▶ TASK REQUIREMENTS
Please start at the first line of the records beneath and quote each line exactly, ending with the line containing "Dinkes Kota Semarang Tunggu".

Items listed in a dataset
========================================================================

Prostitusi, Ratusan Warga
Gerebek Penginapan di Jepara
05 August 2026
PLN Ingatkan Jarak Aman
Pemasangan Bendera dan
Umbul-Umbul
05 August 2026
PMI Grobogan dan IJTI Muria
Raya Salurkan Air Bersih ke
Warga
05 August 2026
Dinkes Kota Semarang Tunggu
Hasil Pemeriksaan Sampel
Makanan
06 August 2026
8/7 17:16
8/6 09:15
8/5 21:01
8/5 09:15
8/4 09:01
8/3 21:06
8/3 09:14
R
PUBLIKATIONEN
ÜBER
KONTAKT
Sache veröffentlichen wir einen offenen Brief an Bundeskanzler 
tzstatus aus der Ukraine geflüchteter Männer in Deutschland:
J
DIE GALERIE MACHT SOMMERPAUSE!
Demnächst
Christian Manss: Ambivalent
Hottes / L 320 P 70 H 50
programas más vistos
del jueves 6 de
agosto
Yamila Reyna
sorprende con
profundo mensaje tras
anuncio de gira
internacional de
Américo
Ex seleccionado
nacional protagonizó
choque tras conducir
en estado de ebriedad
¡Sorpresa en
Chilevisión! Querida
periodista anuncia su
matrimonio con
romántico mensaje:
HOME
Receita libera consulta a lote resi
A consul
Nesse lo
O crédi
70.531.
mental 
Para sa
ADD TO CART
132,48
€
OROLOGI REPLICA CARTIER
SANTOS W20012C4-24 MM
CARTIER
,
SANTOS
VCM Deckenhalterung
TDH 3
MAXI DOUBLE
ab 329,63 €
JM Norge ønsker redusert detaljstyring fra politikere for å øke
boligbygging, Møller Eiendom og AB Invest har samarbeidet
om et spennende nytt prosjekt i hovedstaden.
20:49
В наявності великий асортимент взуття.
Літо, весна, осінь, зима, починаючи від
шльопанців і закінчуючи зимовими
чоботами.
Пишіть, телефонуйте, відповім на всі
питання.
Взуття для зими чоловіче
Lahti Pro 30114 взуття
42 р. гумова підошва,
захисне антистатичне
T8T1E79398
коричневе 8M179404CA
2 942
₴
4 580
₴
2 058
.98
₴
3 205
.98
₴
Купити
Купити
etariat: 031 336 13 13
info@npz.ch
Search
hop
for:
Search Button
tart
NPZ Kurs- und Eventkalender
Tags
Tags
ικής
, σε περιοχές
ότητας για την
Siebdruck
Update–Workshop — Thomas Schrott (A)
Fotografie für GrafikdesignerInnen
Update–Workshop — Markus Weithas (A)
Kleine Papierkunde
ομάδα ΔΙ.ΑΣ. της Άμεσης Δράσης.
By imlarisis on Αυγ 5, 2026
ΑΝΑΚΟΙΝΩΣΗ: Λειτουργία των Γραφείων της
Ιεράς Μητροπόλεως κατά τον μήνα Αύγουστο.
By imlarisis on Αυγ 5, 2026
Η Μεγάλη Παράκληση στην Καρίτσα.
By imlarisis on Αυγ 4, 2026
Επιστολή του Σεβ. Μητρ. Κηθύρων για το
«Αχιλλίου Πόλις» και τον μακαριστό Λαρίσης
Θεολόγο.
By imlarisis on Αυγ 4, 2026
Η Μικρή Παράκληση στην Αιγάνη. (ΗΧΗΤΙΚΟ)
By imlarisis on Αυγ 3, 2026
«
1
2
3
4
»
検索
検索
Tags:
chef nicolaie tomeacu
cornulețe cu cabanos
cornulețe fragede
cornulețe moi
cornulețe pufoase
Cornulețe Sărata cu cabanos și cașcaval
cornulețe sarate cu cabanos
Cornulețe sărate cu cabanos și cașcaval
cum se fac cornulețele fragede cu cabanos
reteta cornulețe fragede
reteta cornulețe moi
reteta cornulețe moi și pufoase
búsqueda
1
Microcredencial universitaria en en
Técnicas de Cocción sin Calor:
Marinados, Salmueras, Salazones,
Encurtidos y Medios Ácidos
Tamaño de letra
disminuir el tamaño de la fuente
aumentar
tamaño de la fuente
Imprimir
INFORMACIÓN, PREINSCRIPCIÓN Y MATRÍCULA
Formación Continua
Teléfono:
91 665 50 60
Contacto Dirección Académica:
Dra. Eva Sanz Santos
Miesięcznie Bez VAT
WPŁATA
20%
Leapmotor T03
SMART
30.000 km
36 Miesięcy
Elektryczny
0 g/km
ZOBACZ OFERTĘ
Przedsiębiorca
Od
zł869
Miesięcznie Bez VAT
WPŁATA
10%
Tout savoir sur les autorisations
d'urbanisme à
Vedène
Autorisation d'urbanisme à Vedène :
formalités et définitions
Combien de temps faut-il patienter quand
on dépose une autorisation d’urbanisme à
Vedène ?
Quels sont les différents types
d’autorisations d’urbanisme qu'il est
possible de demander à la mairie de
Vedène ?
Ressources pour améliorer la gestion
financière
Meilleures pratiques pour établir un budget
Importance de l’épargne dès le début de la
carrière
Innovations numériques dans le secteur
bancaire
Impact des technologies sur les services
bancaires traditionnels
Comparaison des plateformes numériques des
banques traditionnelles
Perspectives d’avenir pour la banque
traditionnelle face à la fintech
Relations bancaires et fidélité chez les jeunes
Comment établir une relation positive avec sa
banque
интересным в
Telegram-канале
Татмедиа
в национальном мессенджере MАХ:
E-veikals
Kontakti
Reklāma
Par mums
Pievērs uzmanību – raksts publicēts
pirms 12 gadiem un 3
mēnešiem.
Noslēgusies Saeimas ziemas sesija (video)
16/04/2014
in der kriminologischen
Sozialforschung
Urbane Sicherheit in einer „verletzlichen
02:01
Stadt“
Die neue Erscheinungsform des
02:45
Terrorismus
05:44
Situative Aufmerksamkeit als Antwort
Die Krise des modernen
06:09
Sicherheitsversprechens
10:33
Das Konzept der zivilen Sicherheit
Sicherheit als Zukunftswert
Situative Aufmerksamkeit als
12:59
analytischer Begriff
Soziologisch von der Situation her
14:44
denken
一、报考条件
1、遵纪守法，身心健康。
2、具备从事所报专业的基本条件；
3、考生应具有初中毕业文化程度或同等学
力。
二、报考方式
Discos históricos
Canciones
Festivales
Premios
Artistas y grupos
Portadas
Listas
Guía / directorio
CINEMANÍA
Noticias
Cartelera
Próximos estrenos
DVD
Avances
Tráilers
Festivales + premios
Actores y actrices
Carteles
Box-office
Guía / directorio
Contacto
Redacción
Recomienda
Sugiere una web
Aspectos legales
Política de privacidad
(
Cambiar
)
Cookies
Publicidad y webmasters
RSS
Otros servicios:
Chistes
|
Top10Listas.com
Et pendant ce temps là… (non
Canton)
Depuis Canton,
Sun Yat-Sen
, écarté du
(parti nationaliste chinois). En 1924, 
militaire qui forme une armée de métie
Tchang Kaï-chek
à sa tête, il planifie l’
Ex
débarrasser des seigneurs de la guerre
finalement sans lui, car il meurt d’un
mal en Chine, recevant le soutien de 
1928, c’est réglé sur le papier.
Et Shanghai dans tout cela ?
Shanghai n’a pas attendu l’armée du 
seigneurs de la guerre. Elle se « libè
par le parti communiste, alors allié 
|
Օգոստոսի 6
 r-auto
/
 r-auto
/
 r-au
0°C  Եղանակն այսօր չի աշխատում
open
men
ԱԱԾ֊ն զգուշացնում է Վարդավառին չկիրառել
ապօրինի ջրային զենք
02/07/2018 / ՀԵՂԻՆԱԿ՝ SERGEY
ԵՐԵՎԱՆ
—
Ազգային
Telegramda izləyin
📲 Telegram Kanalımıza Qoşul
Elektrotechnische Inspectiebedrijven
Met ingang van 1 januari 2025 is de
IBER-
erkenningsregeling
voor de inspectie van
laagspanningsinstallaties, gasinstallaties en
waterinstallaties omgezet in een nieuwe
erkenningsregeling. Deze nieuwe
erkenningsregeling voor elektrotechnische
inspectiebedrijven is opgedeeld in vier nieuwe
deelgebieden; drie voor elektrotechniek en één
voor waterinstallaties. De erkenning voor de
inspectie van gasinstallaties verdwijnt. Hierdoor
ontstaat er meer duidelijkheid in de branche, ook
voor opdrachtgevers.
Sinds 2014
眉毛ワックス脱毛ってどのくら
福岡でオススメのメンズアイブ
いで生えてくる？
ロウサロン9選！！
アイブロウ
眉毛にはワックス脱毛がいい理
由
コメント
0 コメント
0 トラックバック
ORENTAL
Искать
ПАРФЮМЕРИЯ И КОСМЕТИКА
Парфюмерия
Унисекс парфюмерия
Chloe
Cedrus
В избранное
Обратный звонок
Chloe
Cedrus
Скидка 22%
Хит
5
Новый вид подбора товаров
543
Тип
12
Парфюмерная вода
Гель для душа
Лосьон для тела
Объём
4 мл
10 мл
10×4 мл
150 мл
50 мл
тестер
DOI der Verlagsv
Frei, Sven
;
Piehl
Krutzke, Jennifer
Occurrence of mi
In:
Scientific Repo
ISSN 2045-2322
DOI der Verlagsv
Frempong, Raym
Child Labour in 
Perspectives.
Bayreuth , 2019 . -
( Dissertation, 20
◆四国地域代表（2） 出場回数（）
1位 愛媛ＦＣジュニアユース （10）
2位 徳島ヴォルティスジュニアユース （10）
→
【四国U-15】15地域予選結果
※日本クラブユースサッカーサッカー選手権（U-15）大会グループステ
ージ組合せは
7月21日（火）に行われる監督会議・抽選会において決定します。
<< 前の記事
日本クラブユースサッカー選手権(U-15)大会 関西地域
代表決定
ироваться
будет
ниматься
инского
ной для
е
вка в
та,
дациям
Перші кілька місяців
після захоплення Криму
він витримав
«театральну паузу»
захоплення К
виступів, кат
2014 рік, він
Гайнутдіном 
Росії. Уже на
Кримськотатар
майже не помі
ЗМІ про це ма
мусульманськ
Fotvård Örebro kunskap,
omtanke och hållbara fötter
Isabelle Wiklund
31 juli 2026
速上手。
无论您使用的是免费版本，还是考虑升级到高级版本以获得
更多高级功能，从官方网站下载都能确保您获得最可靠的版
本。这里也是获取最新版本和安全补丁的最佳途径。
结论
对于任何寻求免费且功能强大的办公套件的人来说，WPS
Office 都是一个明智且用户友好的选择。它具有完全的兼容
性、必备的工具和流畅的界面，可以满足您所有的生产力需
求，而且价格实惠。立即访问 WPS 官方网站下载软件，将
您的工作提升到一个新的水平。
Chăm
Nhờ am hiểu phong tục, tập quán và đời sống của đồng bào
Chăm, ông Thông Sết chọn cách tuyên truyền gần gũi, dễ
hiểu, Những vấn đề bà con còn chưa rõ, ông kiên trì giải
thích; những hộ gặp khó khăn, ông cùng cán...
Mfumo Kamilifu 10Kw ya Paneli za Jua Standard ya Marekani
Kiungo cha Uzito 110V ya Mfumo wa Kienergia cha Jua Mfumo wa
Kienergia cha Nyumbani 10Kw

========================================================================

▶ RESULT
Prostitusi, Ratusan Warga
Gerebek Penginapan di Jepara
05 August 2026
PLN Ingatkan Jarak Aman
Pemasangan Bendera dan
Umbul-Umbul
05 August 2026
PMI Grobogan dan IJTI Muria
Raya Salurkan Air Bersih ke
Warga
05 August 2026
Dinkes Kota Semarang Tunggu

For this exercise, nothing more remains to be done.